Moon Warriors, une parfaite machine commerciale
Afin de le seconder dans cette mission ardue, les producteurs lui ont permis de collaborer avec Ching Siu-Tung pour mettre en boite des scènes d’action qui, elles-mêmes, sont chorégraphiées par Corey Yuen (un ami de longue date de Sammo Hung). Le premier est resté célèbre pour avoir réalisé la saga Histoires de fantômes chinois (3 titres) et Swordsman, tandis que le second est un cascadeur, acteur et réalisateur de renom dès qu’il s’agit d’action virevoltante. Tout a été mis en œuvre pour faire de The Moon Warriors une machine de guerre commerciale destinée à cartonner. Et de fait, avec un gain de plus de 38 millions de dollars HK, le métrage fut un très beau succès en Asie, confirmant au passage la popularité grandissante d’Andy Lau.
Il faut dire que le film débute très fort avec une première demi-heure placée intégralement sous le signe de l’action tous azimuts. C’est bien simple, on en oublierait presque le semblant d’histoire qui relie les séquences tant le réalisateur semble courir un 100 mètres où la logique serait abolie pour laisser place à une stylisation absolue des scènes. Si l’intrigue n’est aucunement originale et qu’elle a déjà été essorée par des centaines de productions, les différentes scènes d’action sont marquées par une réelle originalité de traitement. Certes, la lisibilité n’est pas toujours optimale, mais les auteurs ont eu à cœur de livrer un produit pétaradant et qui part dans tous les sens.
Attention aux nombreux dérapages bis!
Sammo Hung semble gagné par la frénésie, avec des ralentis, mais aussi des accélérations pas très heureuses. Ne s’interdisant aucun excès, il fait de Moon Warriors un film totalement bis dans ses dérapages, parfois fort drôles. Ainsi de la relation pour le moins saugrenue entre le héros et un orque, censé symboliser l’attachement du protagoniste principal à la mer. Cela occasionne des scènes Z, dans le style de ce que l’on pouvait voir dans les parcs aquatiques Sea World, le tout sur une musique très kitsch. Heureusement, ces dérapages bis sont compensés par un soin maniaque porté à l’esthétique du long métrage.
Doté de décors somptueux, de paysages naturels tous plus beaux les uns que les autres et d’une magnifique photographie qui semble s’inspirer des œuvres fondatrices de King Hu, The Moon Warriors est un pur enchantement pour la rétine. On ne peut donc que regretter le peu d’intérêt de l’histoire contée, même si l’on se satisfera d’un final pessimiste qui voit la plupart des protagonistes mourir.
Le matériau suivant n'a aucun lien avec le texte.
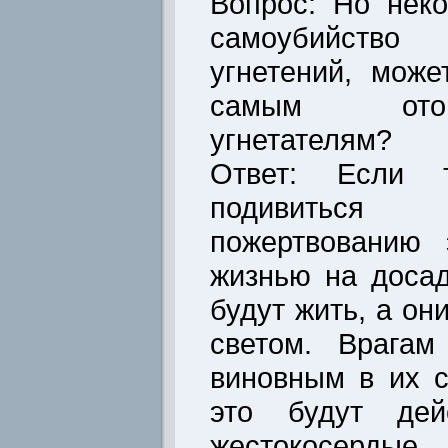
Вопрос: Но нек
самоубийств
угнетений, може
самым ото
угнетателям?
Ответ: Если т
подивитьс
пожертвованию 
жизнью на досад
будут жить, а он
светом. Врагам
виновным в их с
это будут дей
жестокосердые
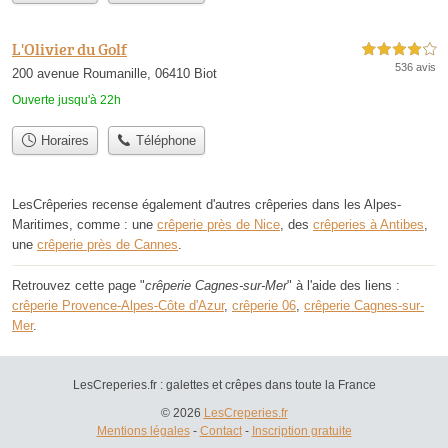
L'Olivier du Golf
4,0 étoiles sur 5
536 avis
200 avenue Roumanille, 06410 Biot
Ouverte jusqu'à 22h
Horaires
Téléphone
LesCrêperies recense également d'autres crêperies dans les Alpes-
Maritimes, comme : une
crêperie près de Nice
, des
crêperies à Antibes
,
une
crêperie près de Cannes
.
Retrouvez cette page "
crêperie Cagnes-sur-Mer
" à l'aide des liens :
crêperie Provence-Alpes-Côte d'Azur
,
crêperie 06
,
crêperie Cagnes-sur-
Mer
.
LesCreperies.fr : galettes et crêpes dans toute la France
© 2026
LesCreperies.fr
Mentions légales
-
Contact
-
Inscription gratuite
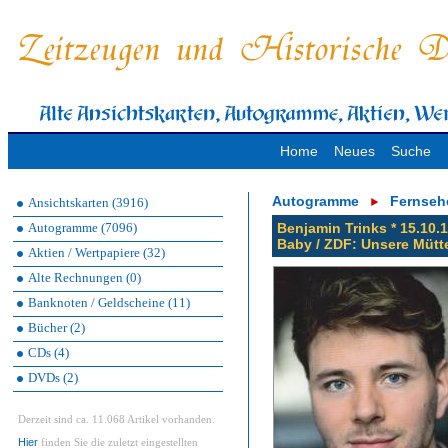
Home
Neues
Suche
Autogramme
Fernseh
Ansichtskarten (3916)
Autogramme (7096)
Benjamin Trinks * 15.10.
Baby / ZDF: Unsere Mütte
Aktien / Wertpapiere (32)
Alte Rechnungen (0)
Banknoten / Geldscheine (11)
Bücher (2)
CDs (4)
DVDs (2)
Derzeit sind ca. 11.068 Artikel vorhanden.
Hier
finden Sie die zuletzt eingestellten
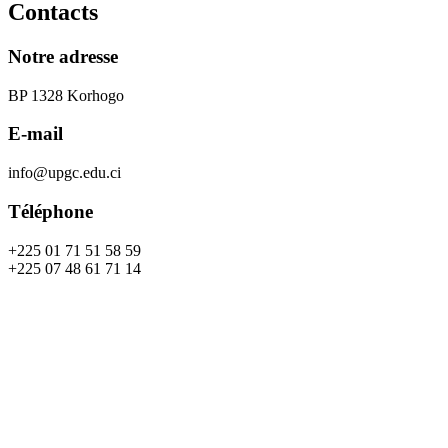
Contacts
Notre adresse
BP 1328 Korhogo
E-mail
info@upgc.edu.ci
Téléphone
+225 01 71 51 58 59
+225 07 48 61 71 14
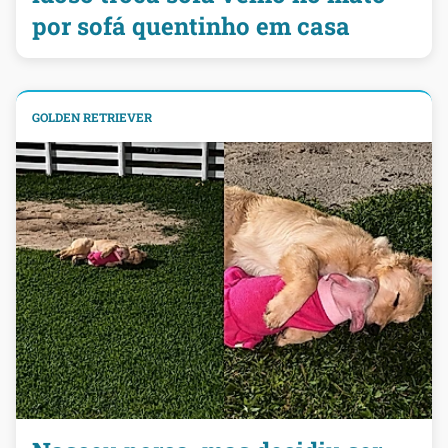
por sofá quentinho em casa
GOLDEN RETRIEVER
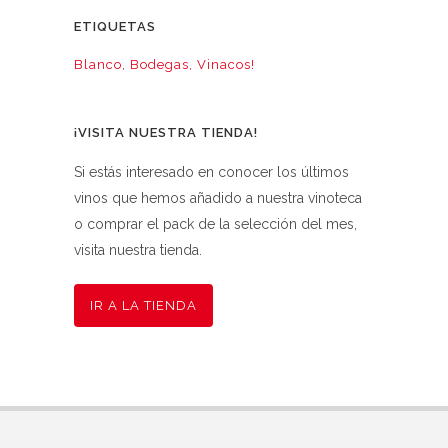
ETIQUETAS
Blanco
Bodegas
Vinacos!
¡VISITA NUESTRA TIENDA!
Si estás interesado en conocer los últimos
vinos que hemos añadido a nuestra vinoteca
o comprar el pack de la selección del mes,
visita nuestra tienda.
IR A LA TIENDA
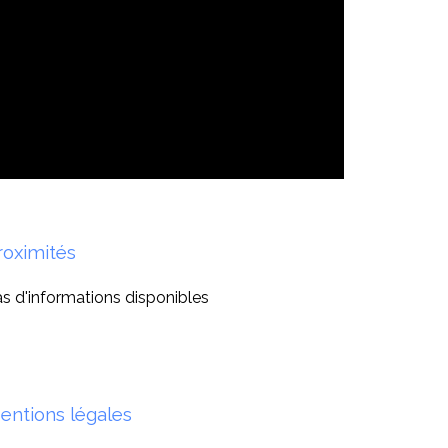
roximités
s d'informations disponibles
entions légales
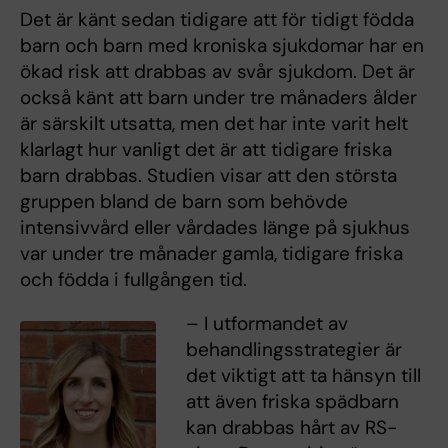
Det är känt sedan tidigare att för tidigt födda
barn och barn med kroniska sjukdomar har en
ökad risk att drabbas av svår sjukdom. Det är
också känt att barn under tre månaders ålder
är särskilt utsatta, men det har inte varit helt
klarlagt hur vanligt det är att tidigare friska
barn drabbas. Studien visar att den största
gruppen bland de barn som behövde
intensivvård eller vårdades länge på sjukhus
var under tre månader gamla, tidigare friska
och födda i fullgången tid.
– I utformandet av
behandlingsstrategier är
det viktigt att ta hänsyn till
att även friska spädbarn
kan drabbas hårt av RS-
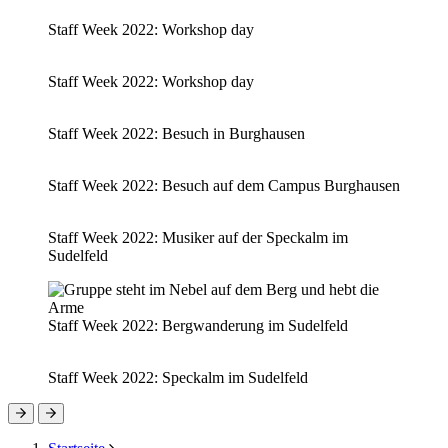
Staff Week 2022: Workshop day
Staff Week 2022: Workshop day
Staff Week 2022: Besuch in Burghausen
Staff Week 2022: Besuch auf dem Campus Burghausen
Staff Week 2022: Musiker auf der Speckalm im
Sudelfeld
Staff Week 2022: Bergwanderung im Sudelfeld
Staff Week 2022: Speckalm im Sudelfeld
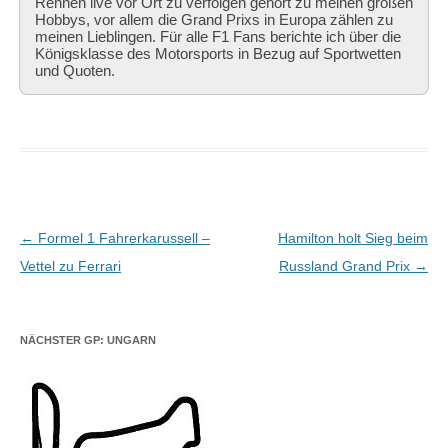
Rennen live vor Ort zu verfolgen gehört zu meinen großen
Hobbys, vor allem die Grand Prixs in Europa zählen zu
meinen Lieblingen. Für alle F1 Fans berichte ich über die
Königsklasse des Motorsports in Bezug auf Sportwetten
und Quoten.
Beitragsnavigation
←
Formel 1 Fahrerkarussell –
Hamilton holt Sieg beim
Vettel zu Ferrari
Russland Grand Prix
→
NÄCHSTER GP: UNGARN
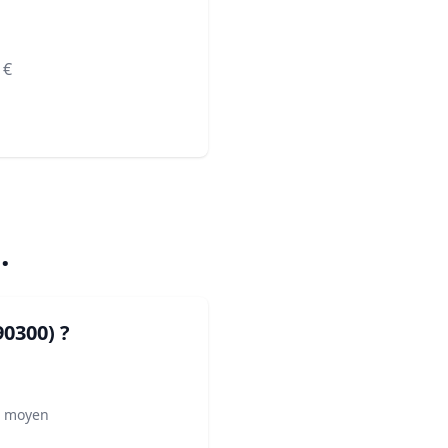
€
)
.
90300)
?
² moyen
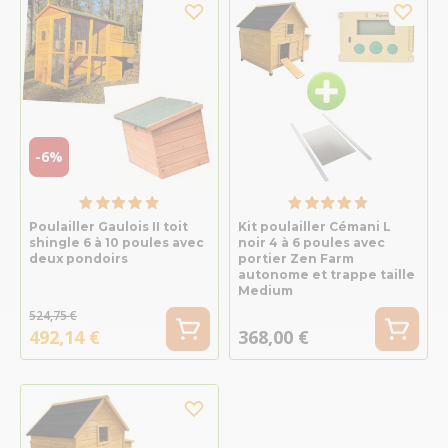
-6%
Poulailler Gaulois II toit
Kit poulailler Cémani L
shingle 6 à 10 poules avec
noir 4 à 6 poules avec
deux pondoirs
portier Zen Farm
autonome et trappe taille
Medium
524,75 €
492,14 €
368,00 €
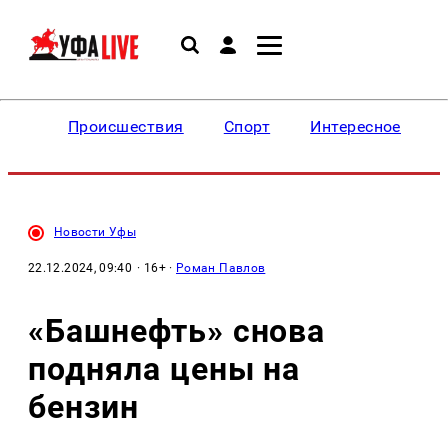
Происшествия
Спорт
Интересное
Новости Уфы
22.12.2024, 09:40
· 16+ ·
Роман Павлов
«Башнефть» снова
подняла цены на
бензин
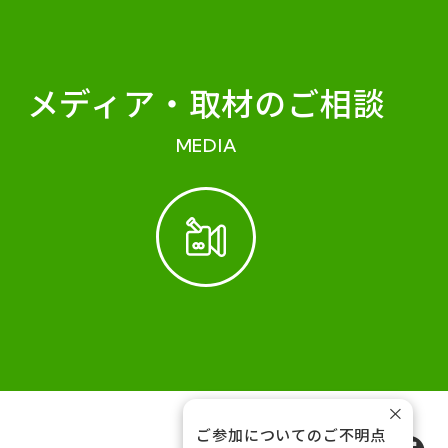
メディア・
取材のご相談
MEDIA
×
ご参加についてのご不明点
Un beau succès du cinéma HK resté inédit dans les salles françaises
Il convient par ailleurs de saluer la prestation toujours digne d’Andy Lau, même dans les passages les plus saugrenus, tandis que ce sont les femmes qui tirent le mieux leur épingle du jeu, avec notamment les prestations remarquables d’Anita Mui et de Maggie Cheung. Hautement divertissant à défaut d’être véritablement marquant, Moon Warriors remplit donc une partie de son contrat, mais ne parvient pas à se hisser au rang des chefs d’œuvre du maître en la matière, à savoir le grand King Hu. Il manque ainsi au film de Sammo Hung une vraie profondeur et une cohérence d’ensemble.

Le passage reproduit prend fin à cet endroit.